The American Library Association reports that The Giver is one of the twenty-five most banned or challenged books of the last decade. So Lois Lowry’s Newberry Medal winner comes to the big screen with a built-in audience—but also a lot of baggage.
The reasons for those challenges are not always summarized in the news stories that simply list banned books, and it’s worth pointing out that some of the objectionable themes—drugs, brainwashing, lewdness, euthanasia—are not exactly glorified in the dystopian classic. People who ban books aren’t always the best interpreters of the stories they contain. But they aren’t usually big movie ticket buyers, either. Which makes The Giver a strange choice for a Walden Media production.
Lowry’s story gives us Jonas (Brenton Thwaites), a teenager living in a “Community.” These idyllic communities have been set up (by whom, we don’t know, exactly) after some vaguely referenced dark period in human history.

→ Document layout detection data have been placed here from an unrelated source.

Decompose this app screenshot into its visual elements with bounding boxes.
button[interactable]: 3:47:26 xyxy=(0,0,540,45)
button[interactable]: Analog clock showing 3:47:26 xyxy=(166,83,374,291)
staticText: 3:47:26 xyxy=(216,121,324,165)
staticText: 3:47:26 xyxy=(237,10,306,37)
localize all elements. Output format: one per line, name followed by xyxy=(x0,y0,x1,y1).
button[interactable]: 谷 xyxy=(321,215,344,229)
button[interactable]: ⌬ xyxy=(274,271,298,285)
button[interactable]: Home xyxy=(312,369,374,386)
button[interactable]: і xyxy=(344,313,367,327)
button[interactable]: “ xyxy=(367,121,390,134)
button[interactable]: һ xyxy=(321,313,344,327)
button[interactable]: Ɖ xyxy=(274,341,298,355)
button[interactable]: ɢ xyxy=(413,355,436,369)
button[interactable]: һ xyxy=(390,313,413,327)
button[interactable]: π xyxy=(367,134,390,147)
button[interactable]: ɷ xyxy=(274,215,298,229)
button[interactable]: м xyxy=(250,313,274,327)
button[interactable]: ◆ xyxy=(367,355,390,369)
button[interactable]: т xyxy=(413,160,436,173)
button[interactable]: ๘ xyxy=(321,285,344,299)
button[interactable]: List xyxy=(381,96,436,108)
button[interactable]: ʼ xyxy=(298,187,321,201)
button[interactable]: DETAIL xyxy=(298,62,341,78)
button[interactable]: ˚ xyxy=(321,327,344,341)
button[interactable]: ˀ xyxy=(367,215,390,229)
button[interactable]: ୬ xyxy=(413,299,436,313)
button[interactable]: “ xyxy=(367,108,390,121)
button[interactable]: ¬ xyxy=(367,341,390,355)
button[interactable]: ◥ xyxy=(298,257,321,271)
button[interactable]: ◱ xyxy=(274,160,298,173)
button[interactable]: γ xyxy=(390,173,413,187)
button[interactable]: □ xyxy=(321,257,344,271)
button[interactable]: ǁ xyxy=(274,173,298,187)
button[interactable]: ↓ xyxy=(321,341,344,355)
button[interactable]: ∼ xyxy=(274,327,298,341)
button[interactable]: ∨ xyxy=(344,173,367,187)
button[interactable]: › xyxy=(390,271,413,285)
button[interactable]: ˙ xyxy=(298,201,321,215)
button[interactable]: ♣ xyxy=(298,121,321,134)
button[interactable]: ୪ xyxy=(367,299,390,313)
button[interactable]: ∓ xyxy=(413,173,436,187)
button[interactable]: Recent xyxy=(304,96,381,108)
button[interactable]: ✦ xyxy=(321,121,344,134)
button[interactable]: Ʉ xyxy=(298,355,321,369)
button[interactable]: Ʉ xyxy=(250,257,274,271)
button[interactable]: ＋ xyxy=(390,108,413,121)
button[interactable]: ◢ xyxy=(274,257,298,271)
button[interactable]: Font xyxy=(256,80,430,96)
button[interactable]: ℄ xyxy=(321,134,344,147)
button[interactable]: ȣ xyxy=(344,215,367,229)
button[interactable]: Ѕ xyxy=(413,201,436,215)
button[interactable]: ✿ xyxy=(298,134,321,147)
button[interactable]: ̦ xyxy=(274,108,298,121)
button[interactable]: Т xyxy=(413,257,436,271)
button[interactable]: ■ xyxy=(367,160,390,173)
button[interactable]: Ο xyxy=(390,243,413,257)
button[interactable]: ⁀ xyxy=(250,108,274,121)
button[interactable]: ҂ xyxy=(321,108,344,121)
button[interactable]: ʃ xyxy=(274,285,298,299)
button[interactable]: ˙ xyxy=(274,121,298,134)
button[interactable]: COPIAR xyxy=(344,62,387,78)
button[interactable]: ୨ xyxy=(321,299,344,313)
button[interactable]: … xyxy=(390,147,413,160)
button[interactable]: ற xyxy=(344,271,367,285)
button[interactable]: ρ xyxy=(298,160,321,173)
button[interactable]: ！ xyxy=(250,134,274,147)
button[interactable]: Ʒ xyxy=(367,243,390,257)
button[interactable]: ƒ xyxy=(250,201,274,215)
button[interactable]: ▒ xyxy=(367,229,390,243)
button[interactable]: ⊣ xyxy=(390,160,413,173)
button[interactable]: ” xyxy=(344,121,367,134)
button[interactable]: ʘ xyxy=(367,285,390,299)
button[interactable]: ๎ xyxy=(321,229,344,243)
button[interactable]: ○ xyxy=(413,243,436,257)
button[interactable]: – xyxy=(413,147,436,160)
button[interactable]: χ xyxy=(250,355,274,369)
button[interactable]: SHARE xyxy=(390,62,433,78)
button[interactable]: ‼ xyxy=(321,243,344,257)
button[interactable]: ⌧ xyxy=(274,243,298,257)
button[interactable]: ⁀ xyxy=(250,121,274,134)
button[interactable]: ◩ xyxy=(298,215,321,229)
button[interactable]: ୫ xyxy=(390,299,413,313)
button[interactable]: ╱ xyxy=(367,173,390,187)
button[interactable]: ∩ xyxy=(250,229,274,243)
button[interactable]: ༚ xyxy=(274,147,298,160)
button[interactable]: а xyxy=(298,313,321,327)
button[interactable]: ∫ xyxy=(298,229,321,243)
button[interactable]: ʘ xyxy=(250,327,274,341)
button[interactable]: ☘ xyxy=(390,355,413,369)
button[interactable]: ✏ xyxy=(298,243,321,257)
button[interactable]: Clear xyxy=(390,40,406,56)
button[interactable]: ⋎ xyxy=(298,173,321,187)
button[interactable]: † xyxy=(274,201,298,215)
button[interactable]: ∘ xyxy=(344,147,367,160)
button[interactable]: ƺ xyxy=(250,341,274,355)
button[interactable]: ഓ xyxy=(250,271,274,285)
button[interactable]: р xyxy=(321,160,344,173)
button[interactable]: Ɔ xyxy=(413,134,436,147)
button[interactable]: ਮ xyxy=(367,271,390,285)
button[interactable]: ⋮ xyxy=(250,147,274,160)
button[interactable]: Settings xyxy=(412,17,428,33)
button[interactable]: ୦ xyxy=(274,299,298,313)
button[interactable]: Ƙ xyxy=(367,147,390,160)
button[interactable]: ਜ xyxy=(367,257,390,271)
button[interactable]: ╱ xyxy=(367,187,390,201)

Living by a strict set of rules has robbed citizens of their ability to see in color and to feel emotion, but it has saved them from war and famine. Each baby is assigned to a family according to his needs, and each adult is given a role according to his abilities.
It’s sort of like a cross between those three other pillars of Western literature: The Communist Manifesto, The Republic and Divergent.
This communal setup is maintained through mandatory drug injections (Brave New World) and made possible only if there is a “Receiver of Memories,” a scapegoat savant who contains and preserves the society’s collective memories. This receiver offers advice to the elders who are apparently in on the secret behind the utopia. Jonas is selected to be the new “Receiver of Memories” and assigned to begin training with the previous Receiver (Jeff Bridges), who is now labeled “The Giver.”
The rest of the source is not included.